A luz do discernimento, da clareza mental, para enxergar além do véu da matéria os verdadeiros fluxos do espírito, da energia vital que está em todas as coisas e seres. A paz interna que se conquista com a confiança, a firmeza e a serenidade para enfrentar aquilo que nos parece transitório e às vezes ameaçador. Maior ameaça é se afastar dessa paz e se deixar consumir pelas vicissitudes do tempo cronológico. E o amor, que é o maior presente que recebemos e que nem nos damos conta de zelar por ele. Pois que é um sentimento que precisa de atenção. É no amor que desenvolvemos a arte do desprendimento, e é através dele que percebemos a luz e a paz.
Cristo é também, com toda sua grandeza, o exemplo que o mestre deve dar aos discípulos: a humildade. Não a subserviência, mas a expressão daquilo que deixa transparecer. Não é porque se alcança um estado tal em que se sabe unido ao universo, que se deve vangloriar por isso. O mestre é o que está sempre servindo, zelando, sendo cordial e generoso, porque ensina o caminho, não apenas com palavras, mas principalmente com seus atos. É o Cristo que acolhe a prostituta, que toca os leprosos, que lava os pés dos discípulos e, o que me parece mais sublime, se deixa batizar por João Batista. Este é talvez um dos mais belos mistérios da narrativa bíblica do Novo Testamento.
E quando penso nos homens esperando a volta do Cristo, lembro uma fala do amigo José Lucio de Souza, dizendo que Jesus nunca deixou este mundo. A sua presença é constante. Pois que a vida, essa palavrinha de quatro letras, carrega dentro de si tudo o que é, que foi e que será. Nós nem sabemos dimensionar o que seja isso. O Cristo é o espírito da vida, sua alma, que atravessa todos os instantes e permanece. Essa força está em todos os credos, em todos os momentos em que o ser humano se percebeu parte da Criação e quis dar nome a isso. Esse mesmo espírito inspirou os corações de Krishna, Buda, Moisés, Bahá`u`lláh, e também se expressou através das mitologias ameríndias, africanas, e em cada canto desse planeta quando alguém percebe que é irmão das pedras, das folhas, de todos os seres vivos e das estrelas.
Mas tudo isso que escrevi são apenas palavras bonitas, que podem fazer algum sentido.
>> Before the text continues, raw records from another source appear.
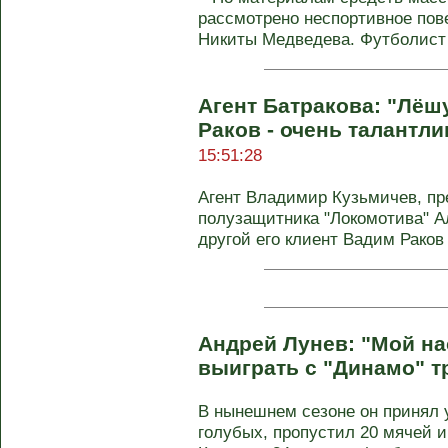
рассмотрено неспортивное пов
Никиты Медведева. Футболист 
Агент Батракова: "Лёш
Раков - очень талантл
15:51:28
Агент Владимир Кузьмичев, п
полузащитника "Локомотива" Ал
другой его клиент Вадим Раков 
Андрей Лунев: "Мой на
выиграть с "Динамо" 
В нынешнем сезоне он принял у
голубых, пропустил 20 мячей и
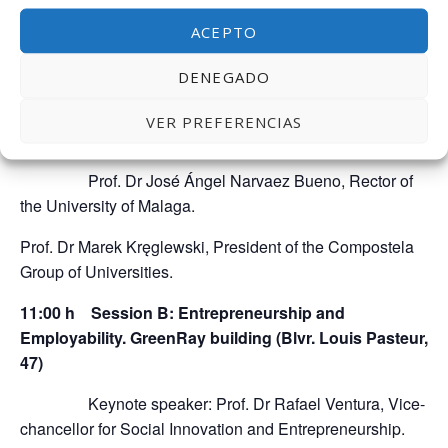
networks and joint/collaborative initiatives have or
ACEPTO
could/should have in the development of these
areas.
DENEGADO
10:30 h Official Opening of the Networking event.
VER PREFERENCIAS
GreenRay building (Blvr. Louis Pasteur, 47)
Prof. Dr José Ángel Narvaez Bueno, Rector of
the University of Malaga.
Prof. Dr Marek Kręglewski, President of the Compostela
Group of Universities.
11:00 h Session B: Entrepreneurship and
Employability.
GreenRay building (Blvr. Louis Pasteur,
47)
Keynote speaker: Prof. Dr Rafael Ventura, Vice-
chancellor for Social Innovation and Entrepreneurship.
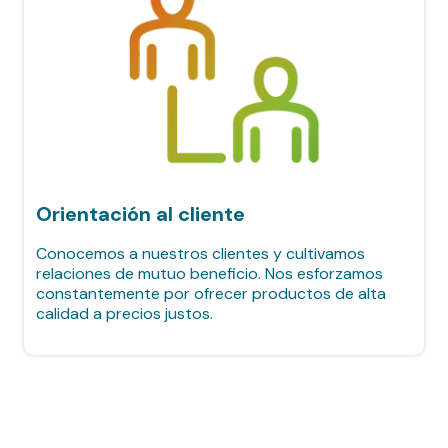
Orientación al cliente
Conocemos a nuestros clientes y cultivamos
relaciones de mutuo beneficio. Nos esforzamos
constantemente por ofrecer productos de alta
calidad a precios justos.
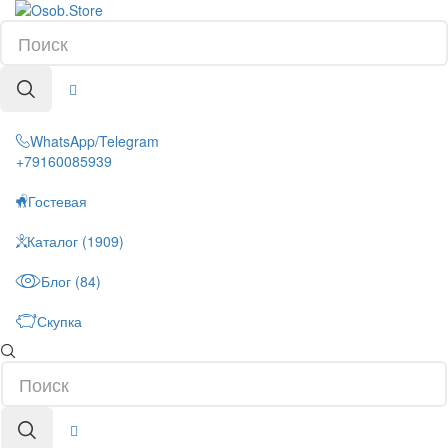
WhatsApp/Telegram
+79160085939
Гостевая
Каталог (1909)
Блог (84)
Скупка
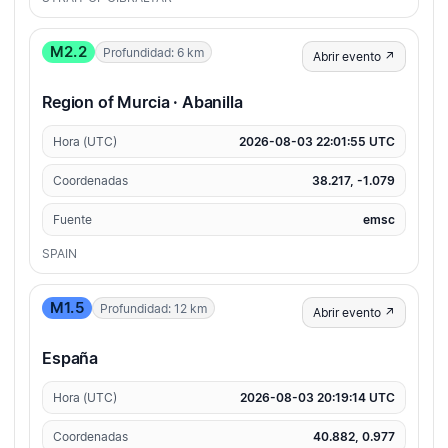
M2.2
Profundidad: 6 km
Abrir evento ↗
Region of Murcia · Abanilla
Hora (UTC)
2026-08-03 22:01:55 UTC
Coordenadas
38.217, -1.079
Fuente
emsc
SPAIN
M1.5
Profundidad: 12 km
Abrir evento ↗
España
Hora (UTC)
2026-08-03 20:19:14 UTC
Coordenadas
40.882, 0.977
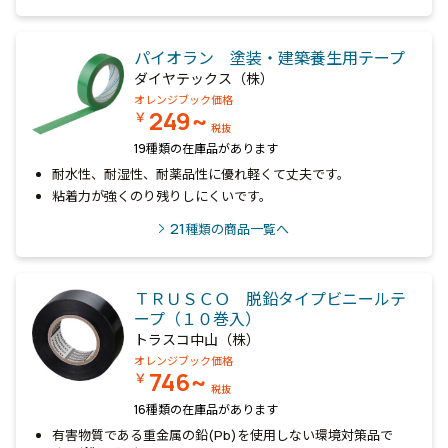
パイオラン 塗装・建築養生用テープ
ダイヤテックス（株）
オレンジブック価格
249~
￥
税抜
19種類の在庫品があります
耐水性、耐湿性、耐薬品性に優れ軽くて丈夫です。
粘着力が強くのり残りしにくいです。
21
種類の商品一覧へ
ＴＲＵＳＣＯ 脱鉛タイプビニールテ
ープ（１０巻入）
トラスコ中山（株）
オレンジブック価格
746~
￥
税抜
16種類の在庫品があります
有害物質である重金属の鉛(Pb)を使用しない環境対策品で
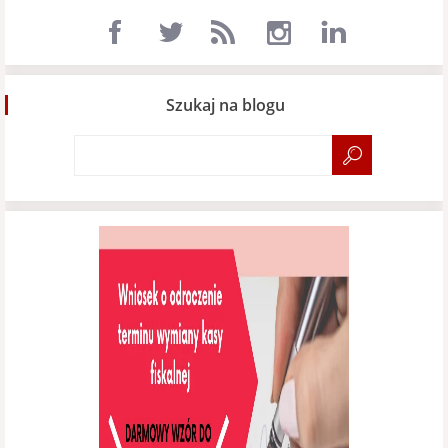
Szukaj na blogu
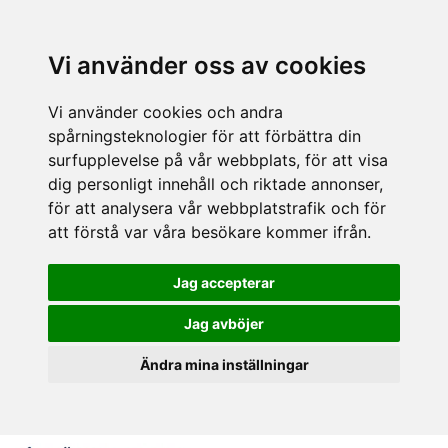
Vi använder oss av cookies
Vi använder cookies och andra
spårningsteknologier för att förbättra din
surfupplevelse på vår webbplats, för att visa
dig personligt innehåll och riktade annonser,
för att analysera vår webbplatstrafik och för
att förstå var våra besökare kommer ifrån.
Jag accepterar
Jag avböjer
Ändra mina inställningar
No entanto, de nada valem se não as sentirmos por dentro e por fora através de atos, de ações que expressem a força da vida, sua pujança que é puro amor, amor verdadeiro. Mas transformar isso tudo em ação é doloroso. Assim como o xamã que precisa experimentar a morte para renascer sob o domínio dos espíritos, também o homem precisa aprender a abrir mão do orgulho, do egoísmo, dos apegos, da vaidade, para deixar brilhar a sua luz verdadeira. Cristo acabou vencido por essa força que insiste em apagar a vida, mas seu exemplo e força persistiram através do tempo. Os homens ainda tentam entender o que ele quis dizer, mas se desviam em suas vãs fantasias. Ele apenas disse: ame. Mas como diz Beto Guedes, a lição sabermos de cor, só nos resta aprender.